Data masking, data scrambling, and just plain old obfuscation: these are ways to get developers access to production-quality data for testing purposes without actually giving them real production data. It’s much harder than it looks, though.
The Easy Part: Obfuscating Data
Developers love working with production data. Today’s privacy-concerned companies aren’t quite so keen on giving developers complete access to that data, though, even from a restored backup of production. They’re worried about developers dumping out a list of customers, credit card numbers, birthdays, addresses, you name it, and then selling that data to a competitor.
Companies want to quickly obfuscate production data en route to production. They want to restore production databases in development, run some process, and then let developers test their apps without seeing real production data.
They don’t want to obfuscate every field – for example, financial transactions might want to preserve similar dollar data in order to make it easier to sanity-check reports. We can’t have tax rates being randomized, for example, because we need those to behave predictably when looking at invoices.
Hard Part #1: Maintaining the Storage Profile with Scrambled Data
The easy way to obfuscate data is to encrypt it. However, encrypting data tends to produce a totally different size of the data. To see an example in action, visit this encryption demo page. Click Random to generate a key, type something into the Plain Text, and click Encrypt:
Suddenly, the data’s much longer. That may not be a problem for varchar fields, but it’s a hell of a problem for ints, dates, credit card numbers, etc:
The wider the data becomes, the less fits per page in SQL Server. Encrypting client names suddenly makes each record wider, and that changes how queries perform. Ideally, the obscured data needs to be the same size as the original data.
Hard Part #2: Maintaining Statistics Distribution With Security
In a typical American phone book, there’s a lot of people with the last name of Smith. If we look at a typical histogram of that last name data, some last names are going to have a lot of records, and others won’t have many at all.
SQL Server builds statistics that have histograms showing distribution of data in each column, and then it uses those statistics to build execution plans.
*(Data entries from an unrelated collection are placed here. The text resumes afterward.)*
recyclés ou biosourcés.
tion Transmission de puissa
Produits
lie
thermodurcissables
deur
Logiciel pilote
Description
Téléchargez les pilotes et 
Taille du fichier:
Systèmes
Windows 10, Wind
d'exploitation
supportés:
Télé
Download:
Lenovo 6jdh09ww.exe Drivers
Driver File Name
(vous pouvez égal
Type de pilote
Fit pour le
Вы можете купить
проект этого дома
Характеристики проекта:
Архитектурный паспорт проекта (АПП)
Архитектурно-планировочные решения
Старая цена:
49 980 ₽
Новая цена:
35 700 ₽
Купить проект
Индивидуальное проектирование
When we test SQL Server queries in development, we want to get similar variations in query plans.
It’s easy to obfuscate data by simply randomizing it – if we have a date field, just use a random number generator – but that won’t have the same distribution as our source data.
Ideally, the obscured data needs to have a similar distribution as the original data. If I have a People table with 1,000 records, all of which have a last name of Smith, then my obscured data should all also have the same last name. However, if my People table has 500 people named Smith and then 500 other people with unique last names, my obscured data needs to have 501 unique last names as well, one of which will have 500 records in the table.
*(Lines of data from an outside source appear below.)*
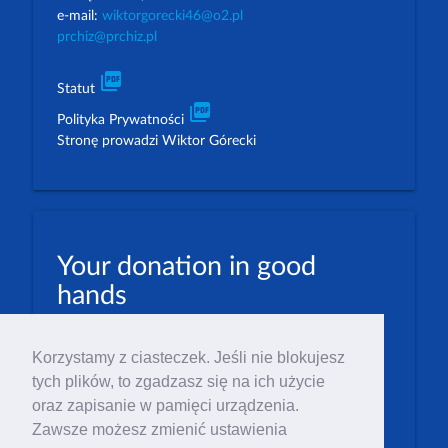
e-mail:
wiktorgorecki46@o2.pl
prchiz@prchiz.pl
picture_as_pdf
Statut
picture_as_pdf
Polityka Prywatności
Stronę prowadzi Wiktor Górecki
Your donation in good
hands
PLN: 07 1600 1462 1884 8633 6000 0001
Korzystamy z ciasteczek. Jeśli nie blokujesz
EUR: 23 1600 1462 1884 8633 6000 0004
tych plików, to zgadzasz się na ich użycie
Numer IBAN: PL23 1 600 1462 1884 8633 6000
oraz zapisanie w pamięci urządzenia.
0004
Zawsze możesz zmienić ustawienia
Numer BIC/SWIFT: PPABPLPK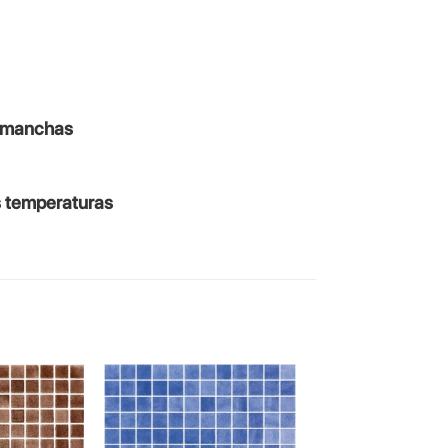
s manchas
s temperaturas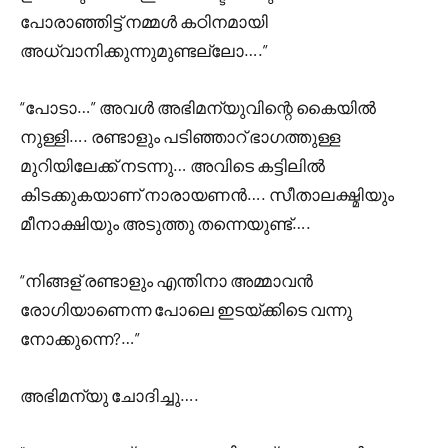
പോരാഞ്ഞിട്ട് നമ്മൾ കഠിനമായി
അധ്വാനിക്കുന്നുമുണ്ടല്ലോ….”
“പോടാ…” അവൾ അഭിമന്യുവിന്റെ കൈയിൽ
നുള്ളി…. രണ്ടാളും പടിഞ്ഞാറ് ഭാഗത്തുള്ള
മുറിയിലേക്ക് നടന്നു… അവിടെ കട്ടിലിൽ
കിടക്കുകയാണ് നാരായണൻ…. സീതാലക്ഷ്മിയും
മീനാക്ഷിയും അടുത്തു തന്നെയുണ്ട്….
“നിങ്ങള് രണ്ടാളും എന്തിനാ അമ്മാവൻ
രോഗിയാണെന്ന പോലെ ഇടയ്ക്കിടെ വന്നു
നോക്കുന്നെ?…”
അഭിമന്യു ചോദിച്ചു….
(Note to security-savvy readers like K. Brian Kelley: yes, if we keep the same data length and distribution, it’s fairly easy to reverse-engineer data like names. This is the line we have to walk between real encryption and performance tuning production.)
Hard Part #3: Maintaining Referential Integrity While Masking Data
Sometimes the private data is part of the primary key of the table. Putting database design ideas aside, the reality is that some folks have things like SocialSecurityNumber as part of the PK. Even worse, some folks don’t put foreign key relationships in the database, so we end up with two SocialSecurityNumber fields on two different tables that need to join together.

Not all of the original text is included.